- [Aim of the task]: All entries below are to be duplicated verbatim.

- [Records shown]:

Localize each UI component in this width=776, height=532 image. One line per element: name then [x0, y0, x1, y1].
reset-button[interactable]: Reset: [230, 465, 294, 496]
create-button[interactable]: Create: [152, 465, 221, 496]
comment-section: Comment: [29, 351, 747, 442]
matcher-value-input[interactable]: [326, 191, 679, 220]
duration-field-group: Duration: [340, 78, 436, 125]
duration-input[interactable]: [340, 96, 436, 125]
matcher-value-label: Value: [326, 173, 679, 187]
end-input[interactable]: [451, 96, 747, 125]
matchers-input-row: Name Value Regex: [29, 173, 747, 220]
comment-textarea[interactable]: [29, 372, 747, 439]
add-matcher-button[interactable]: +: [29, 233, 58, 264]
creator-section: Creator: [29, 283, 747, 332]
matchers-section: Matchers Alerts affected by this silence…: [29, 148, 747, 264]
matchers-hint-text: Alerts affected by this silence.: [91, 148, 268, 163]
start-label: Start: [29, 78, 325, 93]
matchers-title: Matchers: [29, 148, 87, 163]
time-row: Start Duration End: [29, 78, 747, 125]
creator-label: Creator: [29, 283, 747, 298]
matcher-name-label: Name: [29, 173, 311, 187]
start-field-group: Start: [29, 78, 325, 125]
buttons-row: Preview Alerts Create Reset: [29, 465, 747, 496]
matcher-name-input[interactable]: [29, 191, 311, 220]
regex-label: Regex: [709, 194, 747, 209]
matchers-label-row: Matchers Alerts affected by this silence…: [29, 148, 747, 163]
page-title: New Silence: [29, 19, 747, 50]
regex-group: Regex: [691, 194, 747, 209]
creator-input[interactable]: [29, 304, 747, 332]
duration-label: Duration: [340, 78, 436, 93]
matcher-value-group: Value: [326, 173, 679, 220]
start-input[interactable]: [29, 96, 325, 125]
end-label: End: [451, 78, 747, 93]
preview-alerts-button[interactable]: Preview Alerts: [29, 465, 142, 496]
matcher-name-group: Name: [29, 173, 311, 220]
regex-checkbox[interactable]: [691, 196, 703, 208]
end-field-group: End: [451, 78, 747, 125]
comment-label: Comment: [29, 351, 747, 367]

- [Answer to the problem]:
Localize each UI component in this width=776, height=532 image. One line per element: name then [x0, y0, x1, y1].
reset-button[interactable]: Reset: [230, 465, 294, 496]
create-button[interactable]: Create: [152, 465, 221, 496]
comment-section: Comment: [29, 351, 747, 442]
matcher-value-input[interactable]: [326, 191, 679, 220]
duration-field-group: Duration: [340, 78, 436, 125]
duration-input[interactable]: [340, 96, 436, 125]
matcher-value-label: Value: [326, 173, 679, 187]
end-input[interactable]: [451, 96, 747, 125]
matchers-input-row: Name Value Regex: [29, 173, 747, 220]
comment-textarea[interactable]: [29, 372, 747, 439]
add-matcher-button[interactable]: +: [29, 233, 58, 264]
creator-section: Creator: [29, 283, 747, 332]
matchers-section: Matchers Alerts affected by this silence…: [29, 148, 747, 264]
matchers-hint-text: Alerts affected by this silence.: [91, 148, 268, 163]
start-label: Start: [29, 78, 325, 93]
matchers-title: Matchers: [29, 148, 87, 163]
time-row: Start Duration End: [29, 78, 747, 125]
creator-label: Creator: [29, 283, 747, 298]
matcher-name-label: Name: [29, 173, 311, 187]
start-field-group: Start: [29, 78, 325, 125]
buttons-row: Preview Alerts Create Reset: [29, 465, 747, 496]
matcher-name-input[interactable]: [29, 191, 311, 220]
regex-label: Regex: [709, 194, 747, 209]
matchers-label-row: Matchers Alerts affected by this silence…: [29, 148, 747, 163]
page-title: New Silence: [29, 19, 747, 50]
regex-group: Regex: [691, 194, 747, 209]
creator-input[interactable]: [29, 304, 747, 332]
duration-label: Duration: [340, 78, 436, 93]
matcher-value-group: Value: [326, 173, 679, 220]
start-input[interactable]: [29, 96, 325, 125]
end-label: End: [451, 78, 747, 93]
preview-alerts-button[interactable]: Preview Alerts: [29, 465, 142, 496]
matcher-name-group: Name: [29, 173, 311, 220]
regex-checkbox[interactable]: [691, 196, 703, 208]
end-field-group: End: [451, 78, 747, 125]
comment-label: Comment: [29, 351, 747, 367]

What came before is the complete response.